TASK STATEMENT: What you return should be only the lines starting at the one that contains "Gerelateerde producten" and running to the end of the listing, exactly as written, minus any pictures.

MATERIAL TO PROCESS:
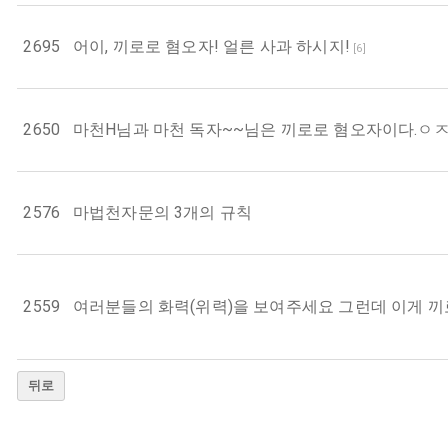
2695
어이, 끼로로 혐오자! 얼른 사과 하시지!
[
6
]
2650
마천H님과 마천 독자~~님은 끼로로 혐오자이다.ㅇㅈ
2576
마법천자문의 3개의 규칙
2559
여러분들의 화력(위력)을 보여주세요 그런데 이게 끼
뒤로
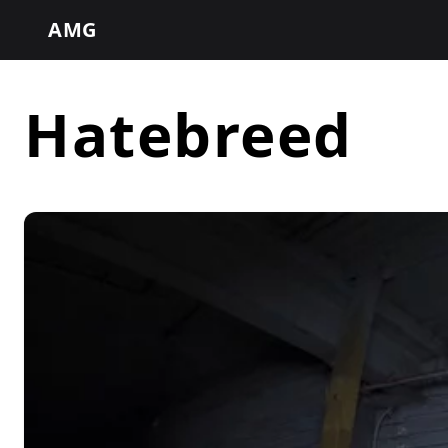
AMG
Hatebreed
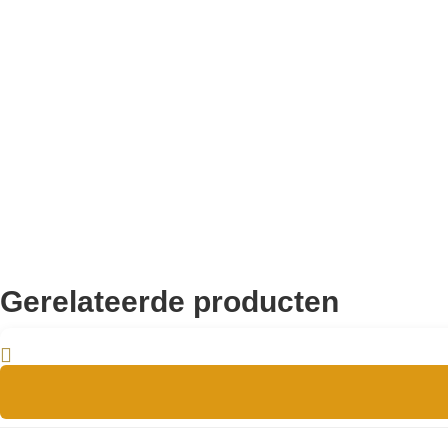
3-4 zitplaatsen
Zitplaatsen
Stevig
Zitcomfort
Grove Ribstof/ Velvet, Zeer comfortabel
Stofsoort
Taupe
kleur
2,5 zits – Ottoname
Opstelling
Gerelateerde producten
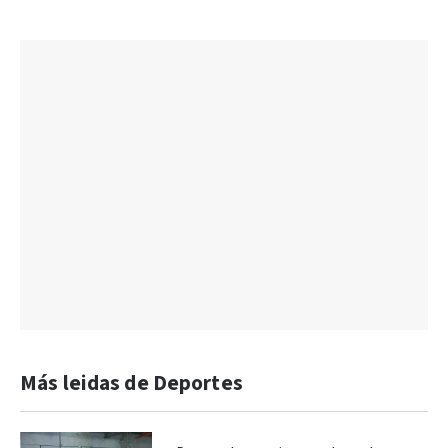
Más leidas de Deportes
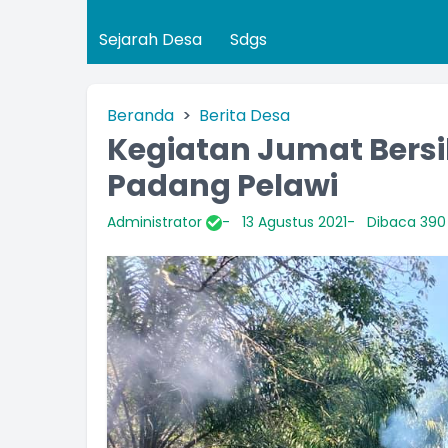
Sejarah Desa
Sdgs
Beranda
Berita Desa
Kegiatan Jumat Bers
Padang Pelawi
Administrator
13 Agustus 2021
Dibaca 390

OUTPUT FOR THIS EXERCISE:
Gerelateerde producten
Más leidas de Deportes
Sejarah Desa
Sdgs
Beranda
Berita Desa
Kegiatan Jumat Bers
Padang Pelawi
Administrator
13 Agustus 2021
Dibaca 390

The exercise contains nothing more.